* EXCERPTED RECORDS
"""

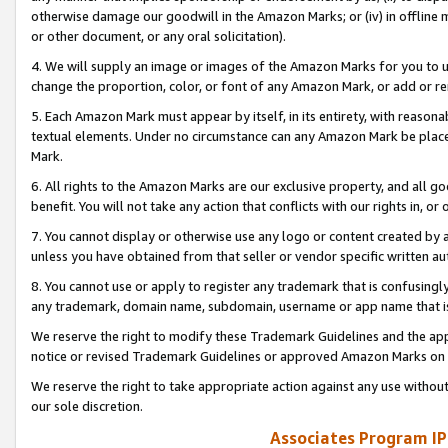
otherwise damage our goodwill in the Amazon Marks; or (iv) in offline ma
or other document, or any oral solicitation).
4. We will supply an image or images of the Amazon Marks for you to 
change the proportion, color, or font of any Amazon Mark, or add or
5. Each Amazon Mark must appear by itself, in its entirety, with reason
textual elements. Under no circumstance can any Amazon Mark be placed
Mark.
6. All rights to the Amazon Marks are our exclusive property, and all 
benefit. You will not take any action that conflicts with our rights in, 
7. You cannot display or otherwise use any logo or content created by a
unless you have obtained from that seller or vendor specific written au
8. You cannot use or apply to register any trademark that is confusingly
any trademark, domain name, subdomain, username or app name that is 
We reserve the right to modify these Trademark Guidelines and the app
notice or revised Trademark Guidelines or approved Amazon Marks on t
We reserve the right to take appropriate action against any use without
our sole discretion.
Associates Program IP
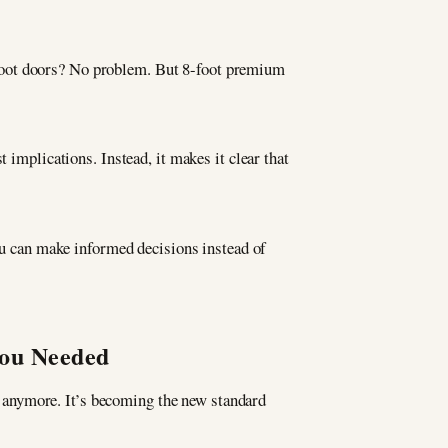
foot doors? No problem. But 8-foot premium
t implications. Instead, it makes it clear that
u can make informed decisions instead of
You Needed
re anymore. It’s becoming the new standard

"""

* WHAT TO PRODUCE
Please print the entire listing again exactly, minus its images.

* ANSWER FOR THIS EXERCISE
otherwise damage our goodwill in the Amazon Marks; or (iv) in offline ma
or other document, or any oral solicitation).
4. We will supply an image or images of the Amazon Marks for you to 
change the proportion, color, or font of any Amazon Mark, or add or
5. Each Amazon Mark must appear by itself, in its entirety, with reason
textual elements. Under no circumstance can any Amazon Mark be placed
Mark.
6. All rights to the Amazon Marks are our exclusive property, and all 
benefit. You will not take any action that conflicts with our rights in, 
7. You cannot display or otherwise use any logo or content created by a
unless you have obtained from that seller or vendor specific written au
8. You cannot use or apply to register any trademark that is confusingly
any trademark, domain name, subdomain, username or app name that is 
We reserve the right to modify these Trademark Guidelines and the app
notice or revised Trademark Guidelines or approved Amazon Marks on t
We reserve the right to take appropriate action against any use without
our sole discretion.
Associates Program IP
foot doors? No problem. But 8-foot premium
t implications. Instead, it makes it clear that
u can make informed decisions instead of
You Needed
re anymore. It’s becoming the new standard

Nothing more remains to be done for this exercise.